Memang salah kenapa seekor kucing diberi ikan asin, harusnya Syila meminta maaf dengan ucapan saja, tanpa harus mengecup bibirnya juga. Tidak peduli bagaimana nasib lipstiknya setelah Zean lummat sedemikian rupa, pria itu memang benar-benar terlihat haus terhadap wanita.
Sepertinya Syila harus terbiasa latihan atur napas, pikir Syila kemudian lantaran jika sudah berada dalam pelukan sang suami, Syila pasti berakhir dengan napas terengah dan dada yang bergemuruh tak karuan.
"Ja-jangan lama-lama, aku bisa mati, Zean."
"Jangan ditahan napasnya," ucap Zean terkekeh dengan tangan yang kini sudah mengangkat rok pendek Syila hingga pinggangnya. Wajar saja tadi pagi Zean meminta Syila sedikit berbeda dari penampilan biasanya.
Napas Syila kian tertahan kala matanya melihat dengan jelas Zean membuka ritsleting celana. Pria itu tidak bercanda dan tampaknya benar-benar menuntut hutang Syila tadi pagi. Dia mendudukkan sang istri ke atas meja sebelum kemudian membuat Syila menganga dengan kepala yang menengadah kala dia merasakan sensasi yang masih asing merasuki tubuhnya.
Dia hanya ingin menuntaskan rindunya. Setelah semalam gagal lantaran drama atap bocor, lalu tadi pagi kehadiran Sulastri membuatnya sakit kepala, kini Zean ingin mencurahkan rasa itu pada Syila dengan perlahan dan membuat istrinya melayang tanpa menguras tenaga berlebih.
"Apa masih sakit?" tanya Zean di sela kegiatannya membuat Syila meracau halus. Zean merasa dirinya sudah selembut itu menggerakkan pinggangnya, kenapa Syila masih terlihat kesakitan.

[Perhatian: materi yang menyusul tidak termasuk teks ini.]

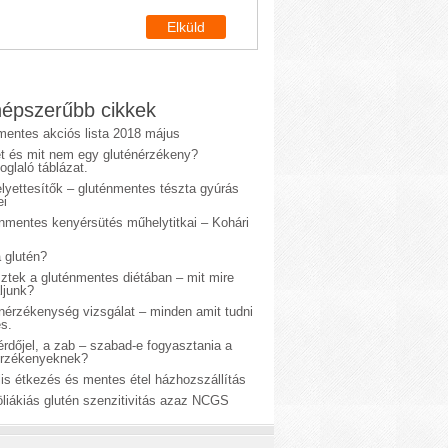
épszerűbb cikkek
mentes akciós lista 2018 május
et és mit nem egy gluténérzékeny?
glaló táblázat.
lyettesítők – gluténmentes tészta gyúrás
ei
énmentes kenyérsütés műhelytitkai – Kohári
 glutén?
sztek a gluténmentes diétában – mit mire
ljunk?
énérzékenység vizsgálat – minden amit tudni
s.
rdőjel, a zab – szabad-e fogyasztania a
érzékenyeknek?
is étkezés és mentes étel házhozszállítás
liákiás glutén szenzitivitás azaz NCGS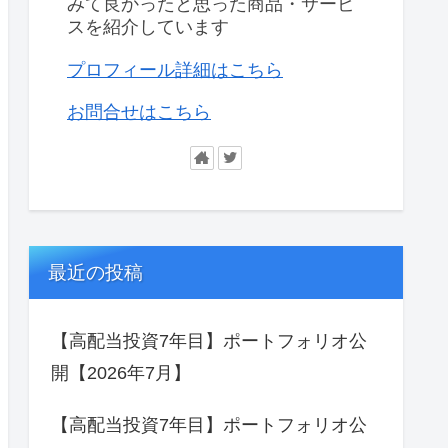
みて良かったと思った商品・サービ
スを紹介しています
プロフィール詳細はこちら
お問合せはこちら
最近の投稿
【高配当投資7年目】ポートフォリオ公
開【2026年7月】
【高配当投資7年目】ポートフォリオ公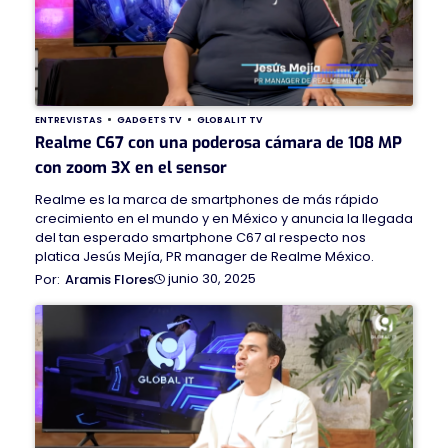
ENTREVISTAS
GADGETS TV
GLOBAL IT TV
Realme C67 con una poderosa cámara de 108 MP
con zoom 3X en el sensor
Realme es la marca de smartphones de más rápido
crecimiento en el mundo y en México y anuncia la llegada
del tan esperado smartphone C67 al respecto nos
platica Jesús Mejía, PR manager de Realme México.
junio 30, 2025
Aramis Flores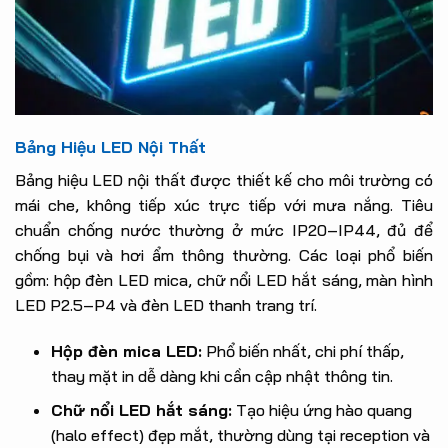
Bảng Hiệu LED Nội Thất
Bảng hiệu LED nội thất được thiết kế cho môi trường có
mái che, không tiếp xúc trực tiếp với mưa nắng. Tiêu
chuẩn chống nước thường ở mức IP20–IP44, đủ để
chống bụi và hơi ẩm thông thường. Các loại phổ biến
gồm: hộp đèn LED mica, chữ nổi LED hắt sáng, màn hình
LED P2.5–P4 và đèn LED thanh trang trí.
Hộp đèn mica LED:
Phổ biến nhất, chi phí thấp,
thay mặt in dễ dàng khi cần cập nhật thông tin.
Chữ nổi LED hắt sáng:
Tạo hiệu ứng hào quang
(halo effect) đẹp mắt, thường dùng tại reception và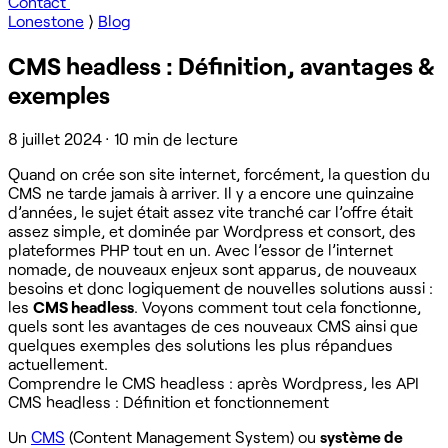
Contact
Lonestone
⟩
Blog
CMS headless : Définition, avantages &
exemples
8 juillet 2024
·
10 min de lecture
Quand on crée son site internet, forcément, la question du
CMS ne tarde jamais à arriver. Il y a encore une quinzaine
d’années, le sujet était assez vite tranché car l’offre était
assez simple, et dominée par Wordpress et consort, des
plateformes PHP tout en un. Avec l’essor de l’internet
nomade, de nouveaux enjeux sont apparus, de nouveaux
besoins et donc logiquement de nouvelles solutions aussi :
les
CMS headless
. Voyons comment tout cela fonctionne,
quels sont les avantages de ces nouveaux CMS ainsi que
quelques exemples des solutions les plus répandues
actuellement.
Comprendre le CMS headless : après Wordpress, les API
CMS headless : Définition et fonctionnement
Un
CMS
(Content Management System) ou
système de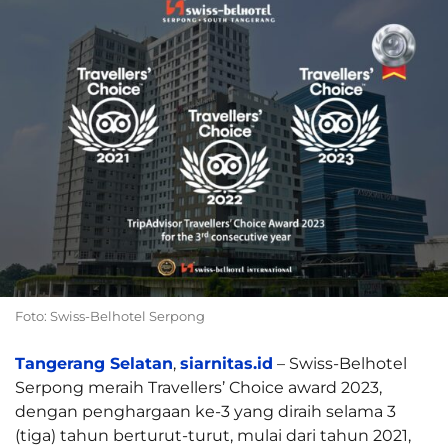
Foto: Swiss-Belhotel Serpong
Tangerang Selatan
,
siarnitas.id
– Swiss-Belhotel
Serpong meraih Travellers’ Choice award 2023,
dengan penghargaan ke-3 yang diraih selama 3
(tiga) tahun berturut-turut, mulai dari tahun 2021,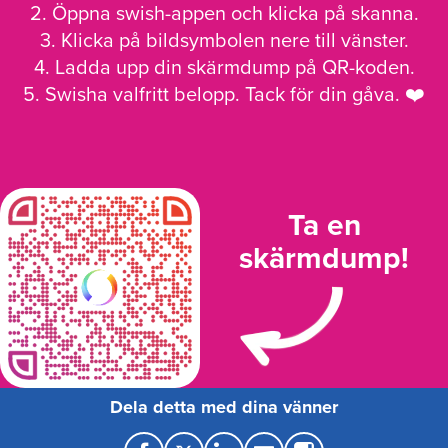
2. Öppna swish-appen och klicka på skanna.
3. Klicka på bildsymbolen nere till vänster.
4. Ladda upp din skärmdump på QR-koden.
5. Swisha valfritt belopp. Tack för din gåva. ❤️
Ta en
skärmdump!
Dela detta med dina vänner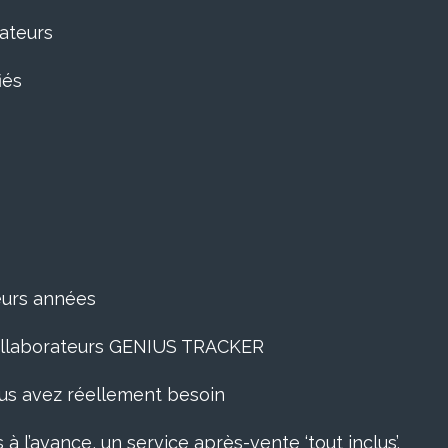
rateurs
iés
ieurs années
 collaborateurs GENIUS TRACKER
ous avez réellement besoin
 à l’avance, un service après-vente ‘tout inclus’.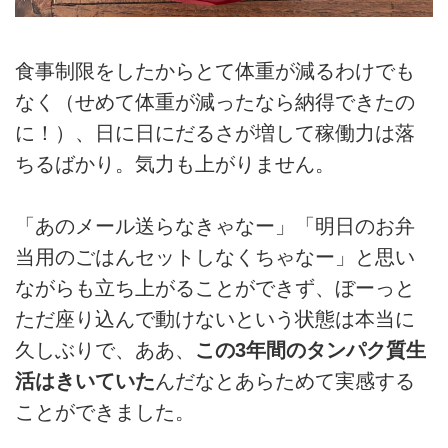
食事制限をしたからとて体重が減るわけでも
なく（せめて体重が減ったなら納得できたの
に！）、日に日にだるさが増して稼働力は落
ちるばかり。気力も上がりません。
「あのメール送らなきゃなー」「明日のお弁
当用のごはんセットしなくちゃなー」と思い
ながらも立ち上がることができず、ぼーっと
ただ座り込んで動けないという状態は本当に
久しぶりで、ああ、
この3年間のタンパク質生
活はきいていた
んだなとあらためて実感する
ことができました。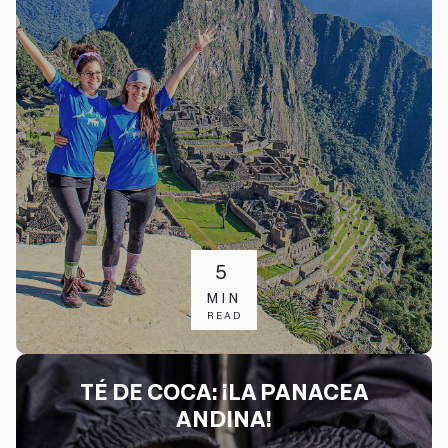
5
MIN
READ
TÉ DE COCA: ¡LA PANACEA
ANDINA!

Tidak, bukan itu yang Syila rasakan. Dia hanya berusaha menahan dessahannya agar tidak lolos dan mengimbangi permainan Zean yang luar biasa tenang. Sengaja menenggelamkan wajahnya di ceruk leher Zean karena jika dia tidak begitu bibirnya tidak bisa kompromi sama sekali.
Sayangnya, meski sekuat itu dia berusaha Syila tetap memekik ketika Zean berhasil membuatnya melayang di pagi ini. Tidak ada rambut acak-acakan, Zean benar-benar memikirkannya. Pria itu tersenyum simpul ketika menatap wajah lemas istrinya, padahal permainan mereka sehalus itu, tapi tetap saja Syila tidak mampu setenang Zean.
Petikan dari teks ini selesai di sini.